Reply

Re: Routers dropping characters in their log file?

Donth
Aspirant

Routers dropping characters in their log file?

I have my logs mailed to me on a regular basis and scan them.  

Every once in a while, the log file text is becoming corrupt and drops characters.  

 

For example:

 

[DoS Attack: RST Scn] rmsuc:2524.175.102, port 80, Tuesday, April 24, 2018 13:23:46
[DoS Attack: RST Scan] from source: 205.234.175.102, port 80, Tuesday, April 24, 2018 13:23:33

This is obviously the same message with dropped characters.  The top line should read

"[Dos Attack: RST Scan] from source: 205.234.175.102, port 80 Tuesday April 24, 2018 13:23:46"

 

It happens on a regular basis.  And the characters drop on a random occurance.  So what's going on here?  It's worth investigating because it suggest memory or NAND corruption.  A simple log file readback after write will verify the log file and if it doesn't match you can trap the code to stop and examine what happened.



Model: R7800|Nighthawk X4S AC2600 WiFi Router
Message 1 of 9
schumaku
Guru

Re: Routers dropping characters in their log file?

Same issue in the log when viewed on the router itself?

Message 2 of 9
IrvSp
Master

Re: Routers dropping characters in their log file?

I've seen this on my old R7000 and R8000 I now use. Right now I can't locate it in my e-mailed logs? I'm wondering if I only saw it on the LOG tab on the browser?

 

I've always seen near other entries seconds apart, so I attributed them to the router being busy?

 

Ahh, did find it, I posted it to THIS THREAD, msg 30:

 

[USB device attached] The USB storage device WD 10EADS External (USB_ROUTER) is attached to the rou Friday, Apr 20,2018 15:42:07
[USB device detached] The USB storage device WD 10EADS External (USB_ROUTER) is removed from the ro Friday, Apr 20,2018 15:41:41

 

'ro' should be router.

 

There are other entries there with the other errors in the  message, like in message 22:

 

[USB device attached] The USB storage device WD 10EADS External (USB_ROUTER) is attached to the  Wednesday, Apr 18,2018 10:15:07
[USB device detached] The USB storage device WD 10EADS External (USB_ROUTER) is removed from the Wednesday, Apr 18,2018 10:14:53

 

'router' missing in both.

 

It seems since I rebooted that hasn't happened again (corruption I mean as I have many messages like the above in logs from later dates).

Message 3 of 9
schumaku
Guru

Re: Routers dropping characters in their log file?

@IrvS wrote:

 

...

I've always seen near other entries seconds apart, so I attributed them to the router being busy?

 

[USB device attached] The USB storage device WD 10EADS External (USB_ROUTER) is attached to the rou Friday, Apr 20,2018 15:42:07
[USB device detached] The USB storage device WD 10EADS External (USB_ROUTER) is removed from the ro Friday, Apr 20,2018 15:41:41

 

'ro' should be router.

 

There are other entries there with the other errors in the  message, like in message 22:

 

[USB device attached] The USB storage device WD 10EADS External (USB_ROUTER) is attached to the  Wednesday, Apr 18,2018 10:15:07
[USB device detached] The USB storage device WD 10EADS External (USB_ROUTER) is removed from the Wednesday, Apr 18,2018 10:14:53

 

'router' missing in both.

 

It seems since I rebooted that hasn't happened again (corruption I mean as I have many messages like the above in logs from later dates).


Different from the random character loss, this looks to me more like a systematic truncation - typical (mis-)behaviour of embedded system developers - thinking and desging things in static tables.
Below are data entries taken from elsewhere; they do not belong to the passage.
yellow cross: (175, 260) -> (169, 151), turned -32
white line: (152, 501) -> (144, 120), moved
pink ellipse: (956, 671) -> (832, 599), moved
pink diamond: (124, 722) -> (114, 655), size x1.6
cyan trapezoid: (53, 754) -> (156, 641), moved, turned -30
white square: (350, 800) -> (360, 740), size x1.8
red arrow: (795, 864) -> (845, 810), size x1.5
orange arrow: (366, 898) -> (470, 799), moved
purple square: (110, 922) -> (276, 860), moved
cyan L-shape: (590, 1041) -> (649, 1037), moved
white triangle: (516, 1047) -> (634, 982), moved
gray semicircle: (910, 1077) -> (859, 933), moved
Let's look at this (and some log entries from my R9000) in fixed pitch text:

 

Fixed width log.PNG

 

Remains the question what is randomly concatenating the name of the external device here, too.

Message 4 of 9
Donth
Aspirant

Re: Routers dropping characters in their log file?

It appears in both emails sent and the router log as viewed from the webpage.

 

Something is definitely amiss.  Maybe bad NAND?  Writing to it too fast?

 

I wonder if theres a way to underclock the processor say like 10% and see if these errors go away.

Message 5 of 9
IrvSp
Master

Re: Routers dropping characters in their log file?


@Donth wrote:

It appears in both emails sent and the router log as viewed from the webpage.

 

Something is definitely amiss.  Maybe bad NAND?  Writing to it too fast?

 

I wonder if theres a way to underclock the processor say like 10% and see if these errors go away.
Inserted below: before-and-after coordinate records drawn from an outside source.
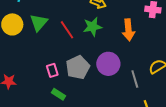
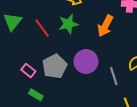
orange arrow: (128, 30) -> (105, 26), turned 35
pink rectangle: (52, 70) -> (28, 70), turned -32

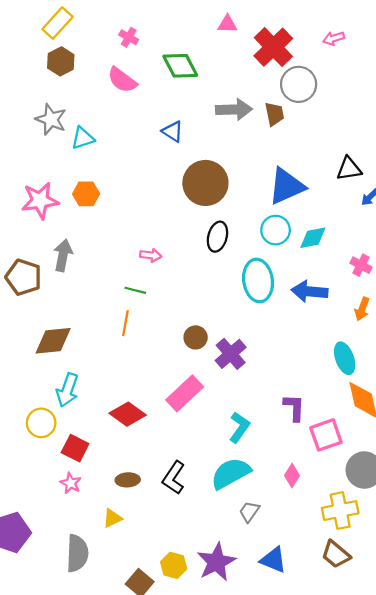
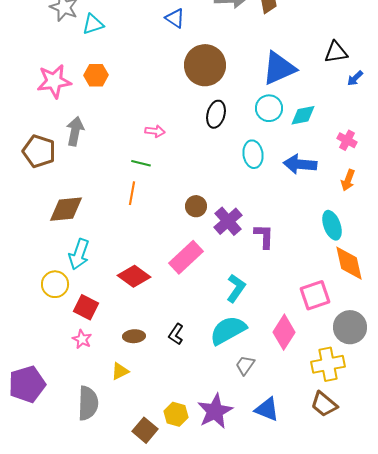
cyan ellipse: (258, 280) -> (253, 154), size x0.7
purple L-shape: (294, 408) -> (264, 236), moved
pink diamond: (292, 475) -> (284, 332), size x1.6
black L-shape: (174, 478) -> (176, 334), size x0.7

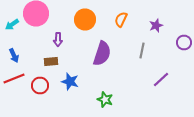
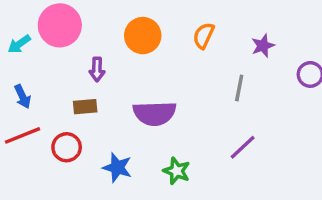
purple semicircle: (102, 54) -> (155, 113), moved, turned 70
purple line: (161, 80) -> (243, 147), moved
blue star: (70, 82) -> (117, 168), moved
I'd think other than changing the firmware code and waiting to write when not busy (could require a large buffer depending on how much has to be written in a short time) there isn't any real way to fix it other than that. A lot can be happening in a router you are not aware of. Many apps/programs 'call home' often to check for updates. The router itself has to be able to receive packets and basically determine what has to be done, even if it is to reject pings or other probes.

Message 6 of 9
IrvSp
Master

Re: Routers dropping characters in their log file?

@schumaku,

 

"Different from the random character loss, this looks to me more like a systematic truncation - typical (mis-)behaviour of embedded system developers - thinking and desging things in static tables. Let's look at this (and some log entries from my R9000) in fixed pitch text:"

 

Truncation would normally be the length of a message. Shortening a name doesn't make sense, and always would be the same. The mere fact that it is a 'full' entry sometimes and some parts cut-off other times doesn't make sense in a coding environment. Usually code does the same thing every time. Note that this time I got the FULL message:

 

[USB device attached] The USB storage device WD 10EADS External (USB_ROUTER) is attached to the router, Wednesday, Apr 25,2018 22:17:17
[USB device detached] The USB storage device WD 10EADS External (USB_ROUTER) is removed from the router, Wednesday, Apr 25,2018 22:15:28

Newer routers have faster CPU's and some have off-load devices. Still, I've seen the same thing happen in an R7000 and R8000. I don't think it is a coding choice or problem but a processing problem, and it could be a priority handling situation as the log is considered a lower priority.

Message 7 of 9
Donth
Aspirant

Re: Routers dropping characters in their log file?


@IrvSp wrote:

Newer routers have faster CPU's and some have off-load devices. Still, I've seen the same thing happen in an R7000 and R8000. I don't think it is a coding choice or problem but a processing problem, and it could be a priority handling situation as the log is considered a lower priority.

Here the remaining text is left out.